Task requirements: Filter the material below so that only lines containing "Pengadilan" remain.

....

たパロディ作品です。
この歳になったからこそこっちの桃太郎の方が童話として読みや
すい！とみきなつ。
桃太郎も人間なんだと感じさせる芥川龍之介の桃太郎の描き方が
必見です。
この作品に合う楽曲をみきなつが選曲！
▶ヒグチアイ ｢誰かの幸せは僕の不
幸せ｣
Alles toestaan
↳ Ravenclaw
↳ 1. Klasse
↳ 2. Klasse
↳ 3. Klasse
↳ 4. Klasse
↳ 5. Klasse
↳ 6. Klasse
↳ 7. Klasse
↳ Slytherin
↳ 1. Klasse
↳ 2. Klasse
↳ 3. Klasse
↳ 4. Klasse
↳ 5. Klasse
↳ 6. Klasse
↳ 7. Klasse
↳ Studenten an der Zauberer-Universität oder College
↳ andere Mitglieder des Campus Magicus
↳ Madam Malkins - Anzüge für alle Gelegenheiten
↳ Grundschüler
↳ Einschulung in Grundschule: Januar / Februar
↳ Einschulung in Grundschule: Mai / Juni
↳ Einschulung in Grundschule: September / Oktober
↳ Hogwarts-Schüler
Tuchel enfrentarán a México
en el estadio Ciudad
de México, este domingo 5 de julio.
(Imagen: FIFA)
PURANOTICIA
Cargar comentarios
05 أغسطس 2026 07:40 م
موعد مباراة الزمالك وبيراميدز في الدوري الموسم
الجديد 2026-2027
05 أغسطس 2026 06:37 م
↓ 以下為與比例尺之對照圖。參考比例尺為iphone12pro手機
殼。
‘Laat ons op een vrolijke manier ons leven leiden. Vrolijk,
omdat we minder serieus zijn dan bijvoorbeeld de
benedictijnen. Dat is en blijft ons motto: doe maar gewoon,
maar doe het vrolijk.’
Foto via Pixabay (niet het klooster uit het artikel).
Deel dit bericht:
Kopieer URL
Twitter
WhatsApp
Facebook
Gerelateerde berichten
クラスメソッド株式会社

....

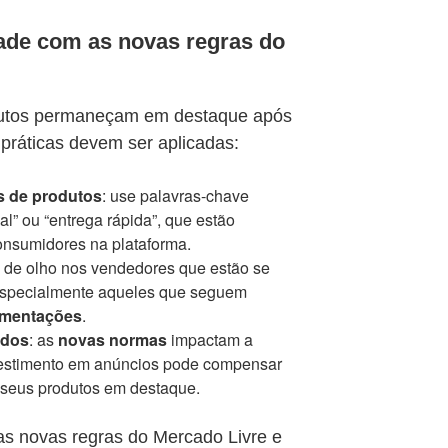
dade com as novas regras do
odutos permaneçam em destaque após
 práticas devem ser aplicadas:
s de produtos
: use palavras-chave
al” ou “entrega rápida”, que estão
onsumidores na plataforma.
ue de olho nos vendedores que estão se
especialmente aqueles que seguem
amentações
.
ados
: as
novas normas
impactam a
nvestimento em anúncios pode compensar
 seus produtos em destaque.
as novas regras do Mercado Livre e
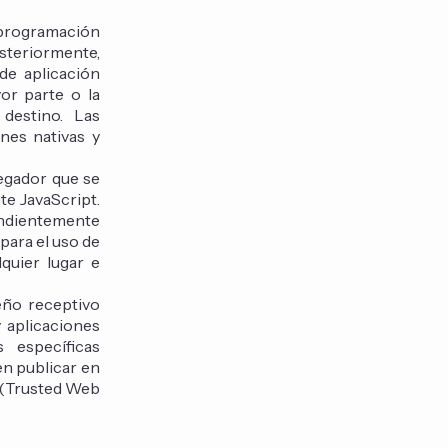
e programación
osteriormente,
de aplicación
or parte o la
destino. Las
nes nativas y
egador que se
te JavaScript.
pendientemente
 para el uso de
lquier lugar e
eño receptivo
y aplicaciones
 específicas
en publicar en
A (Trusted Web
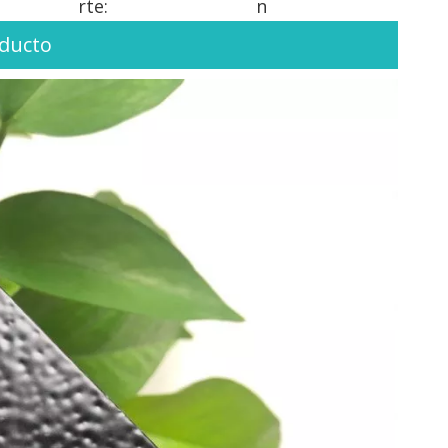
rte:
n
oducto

....

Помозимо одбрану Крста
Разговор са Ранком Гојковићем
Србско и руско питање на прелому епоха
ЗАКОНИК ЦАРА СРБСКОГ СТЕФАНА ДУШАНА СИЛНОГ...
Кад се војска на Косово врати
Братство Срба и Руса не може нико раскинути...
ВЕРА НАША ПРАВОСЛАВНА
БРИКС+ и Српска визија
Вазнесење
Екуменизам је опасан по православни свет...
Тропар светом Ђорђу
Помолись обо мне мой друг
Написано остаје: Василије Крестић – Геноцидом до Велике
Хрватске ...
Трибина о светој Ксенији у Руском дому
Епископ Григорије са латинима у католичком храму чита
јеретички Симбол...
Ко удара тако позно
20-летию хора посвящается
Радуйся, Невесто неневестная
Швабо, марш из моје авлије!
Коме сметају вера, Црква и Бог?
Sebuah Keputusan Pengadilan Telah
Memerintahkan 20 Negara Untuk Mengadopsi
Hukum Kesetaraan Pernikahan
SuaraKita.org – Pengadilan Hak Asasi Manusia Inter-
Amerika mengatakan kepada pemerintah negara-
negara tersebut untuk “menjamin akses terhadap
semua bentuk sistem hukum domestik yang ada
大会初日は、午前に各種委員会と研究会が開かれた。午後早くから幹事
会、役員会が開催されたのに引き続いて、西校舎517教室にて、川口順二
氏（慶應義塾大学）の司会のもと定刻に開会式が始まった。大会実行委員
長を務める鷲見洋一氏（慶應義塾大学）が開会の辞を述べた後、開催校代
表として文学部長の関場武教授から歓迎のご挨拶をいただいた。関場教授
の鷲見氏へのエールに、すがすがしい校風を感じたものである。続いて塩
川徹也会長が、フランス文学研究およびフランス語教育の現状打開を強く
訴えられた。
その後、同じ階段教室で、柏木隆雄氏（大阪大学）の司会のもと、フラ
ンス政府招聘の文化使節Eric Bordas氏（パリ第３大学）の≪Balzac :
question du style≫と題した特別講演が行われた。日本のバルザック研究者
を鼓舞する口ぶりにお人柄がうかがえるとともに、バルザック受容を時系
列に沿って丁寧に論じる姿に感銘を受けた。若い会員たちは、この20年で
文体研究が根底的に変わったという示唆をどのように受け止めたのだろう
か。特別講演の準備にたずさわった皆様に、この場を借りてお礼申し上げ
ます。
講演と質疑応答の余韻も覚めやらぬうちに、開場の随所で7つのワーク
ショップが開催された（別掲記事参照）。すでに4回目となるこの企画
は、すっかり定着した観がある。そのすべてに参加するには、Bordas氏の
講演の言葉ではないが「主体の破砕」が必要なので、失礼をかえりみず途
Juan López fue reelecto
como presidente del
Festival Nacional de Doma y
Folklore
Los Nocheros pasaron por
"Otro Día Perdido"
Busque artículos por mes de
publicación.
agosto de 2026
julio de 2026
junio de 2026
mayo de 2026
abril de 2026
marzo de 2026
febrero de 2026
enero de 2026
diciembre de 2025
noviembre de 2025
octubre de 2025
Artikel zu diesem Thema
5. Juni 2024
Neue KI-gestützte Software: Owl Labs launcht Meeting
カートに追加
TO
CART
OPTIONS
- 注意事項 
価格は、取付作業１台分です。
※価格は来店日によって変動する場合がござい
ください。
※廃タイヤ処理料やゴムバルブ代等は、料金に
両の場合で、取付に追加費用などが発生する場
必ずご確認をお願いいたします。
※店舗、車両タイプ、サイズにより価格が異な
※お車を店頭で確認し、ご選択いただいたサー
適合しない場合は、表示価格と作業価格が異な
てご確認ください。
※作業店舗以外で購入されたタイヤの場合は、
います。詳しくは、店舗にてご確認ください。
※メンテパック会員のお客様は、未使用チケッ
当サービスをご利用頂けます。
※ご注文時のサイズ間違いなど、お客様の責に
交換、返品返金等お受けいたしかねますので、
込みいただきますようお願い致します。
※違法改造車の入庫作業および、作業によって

....

Response below:
Sebuah Keputusan Pengadilan Telah
SuaraKita.org – Pengadilan Hak Asasi Manusia Inter-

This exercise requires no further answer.